Cross-Browser Client Size, Encore

M

Martin Rinehart

Repeat of previous post, but this time the function works in standards
mode as well as in quirks mode.

I've checked the following pages on Konqi and Opera, KDE, and MSIE6,
7,
and recent FF, Chrome, Opera and Safari, Windows. It replaces the
absurdly complex FAQ 9.3 ( http://www.jibbering.com/faq/#getWindowSize
).

function clientSize() {
var d = document;
if ( d.clientHeight ) { return [d.clientWidth, d.clientHeight]; }
return [
Math.max( d.body.clientWidth, d.documentElement.clientWidth ),
Math.max( d.body.clientHeight,
d.documentElement.clientHeight ) ]
}

There is a quirks mode tester, here:

http://www.martinrinehart.com/examples/doc-elem.html

And there is a standards mode tester, here:

http://www.martinrinehart.com/examples/doc-elem-strict.html

I strongly encourage anyone who has solved other ugly bits of browser
incompatibilities to post similar solutions here, so that those who
come after may google for answers and not spend hours or days solving
problems unrelated to whatever they are trying to code.
 
D

David Mark

Repeat of previous post, but this time the function works in standards
mode as well as in quirks mode.

Well, that's progress.
I've checked the following pages on Konqi and Opera, KDE, and MSIE6,
7,
and recent FF, Chrome, Opera and Safari, Windows. It replaces the
absurdly complex FAQ 9.3 (http://www.jibbering.com/faq/#getWindowSize
).

You should really stop ragging on the example in the FAQ.
function clientSize() {
    var d = document;
    if ( d.clientHeight ) { return [d.clientWidth, d.clientHeight]; }
    return [
        Math.max( d.body.clientWidth, d.documentElement.clientWidth ),
        Math.max( d.body.clientHeight,
d.documentElement.clientHeight ) ]

}

A bug in earlier versions (all but the latest) versions of Opera will
result in a height that is too big (assuming the document is taller
than the viewport.) The version in the FAQ addresses this.
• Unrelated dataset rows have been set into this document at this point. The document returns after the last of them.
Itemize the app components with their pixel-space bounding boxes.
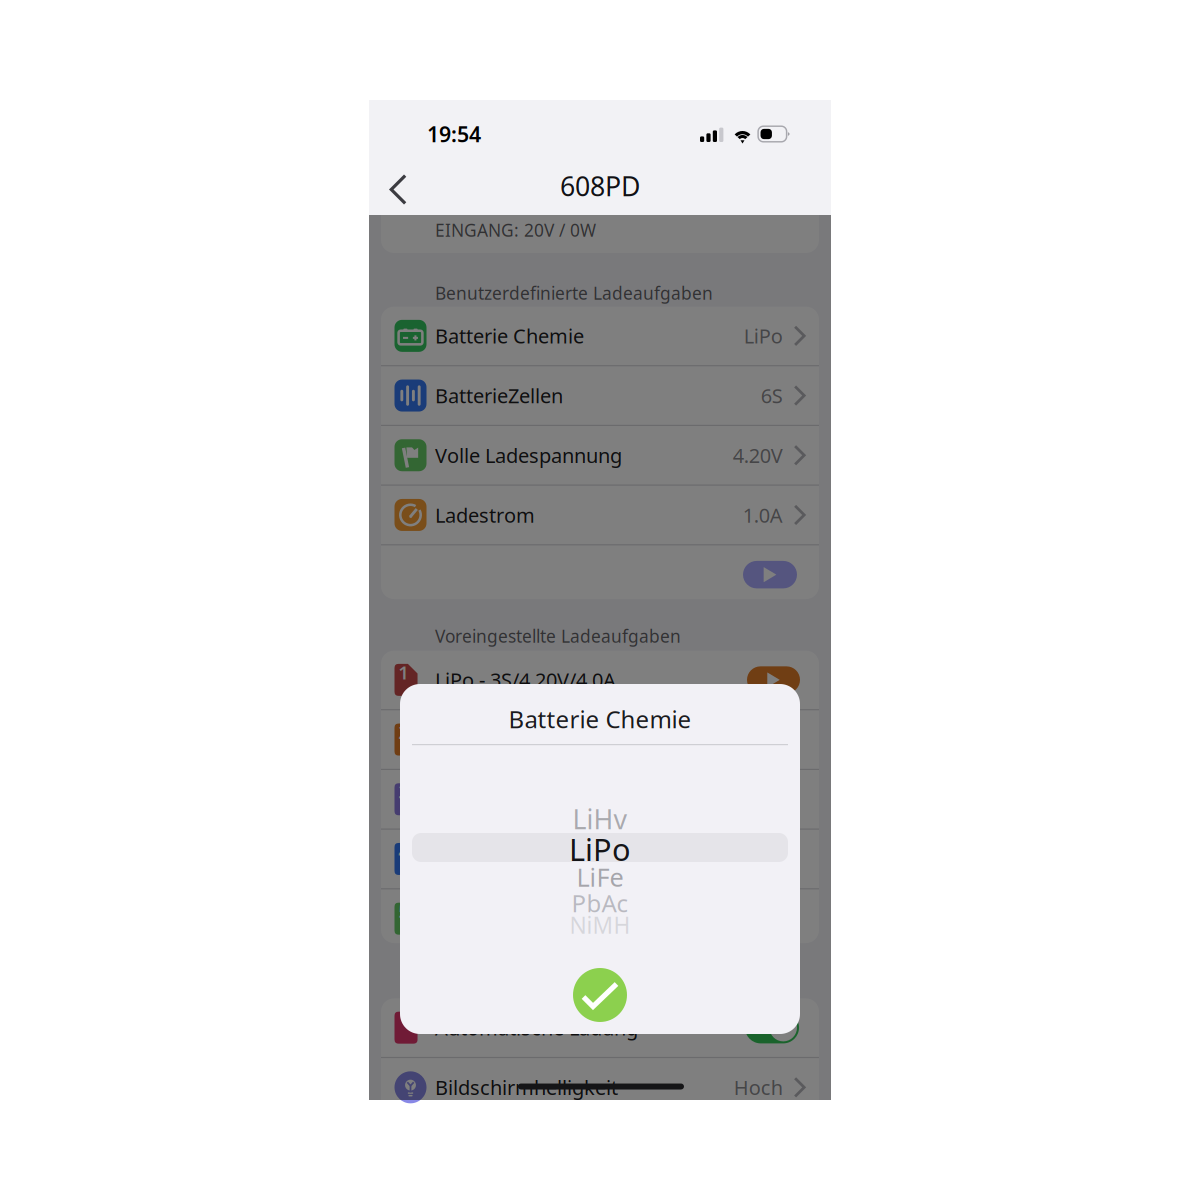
staticText: 1 xyxy=(398,660,409,685)
staticText: 608PD xyxy=(560,168,640,204)
staticText: Hoch xyxy=(734,1074,783,1101)
staticText: 1.0A xyxy=(743,502,783,528)
staticText: LiPo xyxy=(569,829,631,869)
staticText: Voreingestellte Ladeaufgaben xyxy=(435,624,681,648)
button[interactable]: 5 xyxy=(381,889,819,948)
staticText: Bildschirmhelligkeit xyxy=(435,1074,618,1101)
staticText: 6S xyxy=(761,382,783,409)
staticText: 4.20V xyxy=(733,442,783,469)
button[interactable]: Start charging xyxy=(743,561,797,588)
staticText: Ladestrom xyxy=(435,502,535,528)
staticText: LiHv - 3S/4.35V/4.0A xyxy=(435,786,617,813)
staticText: NiMH - 8S/1.45V/2.0A xyxy=(435,905,630,932)
staticText: LiPo - 3S/4.20V/4.0A xyxy=(435,667,616,693)
staticText: LiPo - 4S/4.20V/3.0A xyxy=(435,726,616,753)
button[interactable]: Ladestrom xyxy=(381,486,819,544)
button[interactable]: Back xyxy=(378,167,420,212)
button[interactable]: Confirm xyxy=(573,968,627,1022)
staticText: PbAc xyxy=(572,887,628,919)
staticText: Automatische Ladung xyxy=(435,1014,638,1041)
staticText: 5 xyxy=(398,899,409,923)
button[interactable]: 3 xyxy=(381,770,819,828)
staticText: 19:54 xyxy=(427,120,481,148)
staticText: LiFe - 4S/3.60V/3.0A xyxy=(435,846,613,872)
staticText: BatterieZellen xyxy=(435,382,563,409)
button[interactable]: Volle Ladespannung xyxy=(381,426,819,484)
button[interactable]: Batterie Chemie xyxy=(381,307,819,365)
button[interactable]: Bildschirmhelligkeit xyxy=(381,1058,819,1117)
button[interactable]: 4 xyxy=(381,830,819,888)
button[interactable]: 2 xyxy=(381,710,819,769)
staticText: LiFe xyxy=(576,860,624,894)
staticText: Volle Ladespannung xyxy=(435,442,622,469)
staticText: Benutzerdefinierte Ladeaufgaben xyxy=(435,282,713,304)
staticText: NiMH xyxy=(570,910,630,940)
staticText: Batterie Chemie xyxy=(435,323,584,349)
staticText: EINGANG: 20V / 0W xyxy=(435,218,596,242)
staticText: 2 xyxy=(398,720,409,744)
button[interactable]: BatterieZellen xyxy=(381,366,819,425)
staticText: LiPo xyxy=(744,323,783,349)
staticText: Batterie Chemie xyxy=(508,703,692,735)
staticText: 3 xyxy=(398,779,409,804)
staticText: 4 xyxy=(398,839,409,864)
button[interactable]: 1 xyxy=(381,651,819,709)
button[interactable] xyxy=(381,998,819,1057)
staticText: LiHv xyxy=(572,801,628,837)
ISTM that some agents will have issues when the document is shorter
(or narrower) than the viewport? There are other (less important)
considerations related to margins and borders on the outermost
rendered element (documentElement or body.)

[snip]
 
D

dhtml

Richard said:
Testing only with recent versions of browsers will fail to inform you
about the robustness of algorithm employed. It is usual very useful for
a script author employing someone else's code to know how it will fail
when it does fail (will exceptions be thrown (and is so which), or will
particular return values be used to indicate failure or non-viability in
the environment (such as a NaN from a function that, when viable, would
always return a non-NaN number)).


That entry will not be staying.

Hopefully not as long as the previous one did.

It has gotten others to start using document.client* properties.
All else being equal it is still far too
long to be a "quick answer" to anything.

The answer is fairly long in order to explain the problem.

It sounds like you have an idea about how it might be improved -- lets
hear it.
function clientSize() {
var d = document;
if ( d.clientHeight ) { return [d.clientWidth, d.clientHeight]; }
return [
Math.max( d.body.clientWidth, d.documentElement.clientWidth ),
Math.max(
d.body.clientHeight,
d.documentElement.clientHeight
)
]
}
I strongly encourage anyone who has solved

"Solved"? One of the re-occurring browser "bugs" in relation to viewport
dimension reading has been - clientWidth/Height - properties reporting
the full dimensions of the document, so an algorithm that chooses the
greater of two will fall down whenever it encounters such an environment.

The OPs code would also fail in a browser that doesn't have
documentElement.clientWidth.

Math.max(600, undefined)

NaN

That would include Mac IE (and NS4, IE4), although I don't care about
that browser anymore. That could be coded around as:-

Math.max(d.body.clientWidth||0, d.documentElement.clientWidth||0);

Though that does not account for the problem of client* returning the
dimensions of the document in older browsers.

Recent versions of Opera, Safari, Firefox, IE, all give the viewport
dimensions for documentElement.client*.